Hi Dargumin,
I've read your post history and from what I understand you've been split up for 8 months and NC for 3. Is that correct? How are you doing?
It sounds to me like you're going through the phase that I did of wanting to save her still after parting ways and being concerned about others who will be affected by her. My exBPDbf was violent towards the end of our r/s and I was worried about the safety of others he would get involved with after myself. I posted here and the advice, whilst not what I wanted to hear, was spot on.
Let it go. As long as you're still focusing on her, you are not moving forwards. She is a grown woman, as are the other adults who associate with her and they can all make up their own minds for themselves. Any attempt now to give input to others about your suspicions will not come across well and as well meaning as your intentions are, it could open up a whole heap of issues for you. For starters, any potential replacement will most likely quickly be told about how awful you are and would only suspect that you are jealous and want her back if you were to speak to them. It is highly unlikely you would be believed and could easily be made out to be the 'crazy stalker ex'. Secondly, you've already mentioned she has spoken of r/o's and you do not want to push your luck with how serious she is. Reaching out to others now would only play right into her version of things and could be damaging for you.

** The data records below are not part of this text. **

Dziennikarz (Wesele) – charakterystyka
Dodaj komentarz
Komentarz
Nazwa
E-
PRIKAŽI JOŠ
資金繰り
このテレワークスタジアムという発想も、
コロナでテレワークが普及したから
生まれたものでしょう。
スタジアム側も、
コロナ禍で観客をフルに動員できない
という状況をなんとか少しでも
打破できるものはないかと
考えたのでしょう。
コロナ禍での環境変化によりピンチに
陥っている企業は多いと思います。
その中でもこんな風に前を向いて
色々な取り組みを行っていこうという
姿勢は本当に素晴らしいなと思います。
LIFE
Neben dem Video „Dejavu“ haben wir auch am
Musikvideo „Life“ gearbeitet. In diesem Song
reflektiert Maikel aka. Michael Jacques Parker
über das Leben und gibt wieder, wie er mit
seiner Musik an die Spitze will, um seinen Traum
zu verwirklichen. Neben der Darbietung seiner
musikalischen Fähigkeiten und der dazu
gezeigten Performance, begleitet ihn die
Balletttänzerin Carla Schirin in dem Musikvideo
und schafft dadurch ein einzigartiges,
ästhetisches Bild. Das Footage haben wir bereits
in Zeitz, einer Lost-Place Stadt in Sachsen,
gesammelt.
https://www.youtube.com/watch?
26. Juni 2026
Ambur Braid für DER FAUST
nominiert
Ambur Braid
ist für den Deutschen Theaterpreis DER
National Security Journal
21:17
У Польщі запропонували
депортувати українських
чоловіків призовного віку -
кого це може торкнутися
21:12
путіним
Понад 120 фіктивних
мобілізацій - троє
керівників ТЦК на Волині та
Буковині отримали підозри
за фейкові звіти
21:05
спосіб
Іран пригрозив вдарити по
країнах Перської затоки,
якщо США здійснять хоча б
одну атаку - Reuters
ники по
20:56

Dargumin, the vast majority of us here are caretaker types, I myself recognise that I clearly have codependent traits. This is one of the reasons why we are appealing to a pwBPD. It is also one of the reasons that letting go and lifting the FOG (fear, obligation, guilt) can be so hard for many members, myself included. The kindest thing to do for her is to let her go, to live and learn for herself. You cannot save her. Nobody can unless she is ready to acknowledge and accept for herself the destructive patterns in her life. Interventions and informing people of your suspicion could actually drive her in the opposite direction to that. Time now to allow yourself to detach and focus your time and energy on healing. Have you read the article
Surviving a breakup when your partner has BPD? I'd highly recommend it if not, and if so, it would be worthwhile recapping. It contains the 10 beliefs that keep us stuck, and I'd love to hear which of these you feel still apply to you?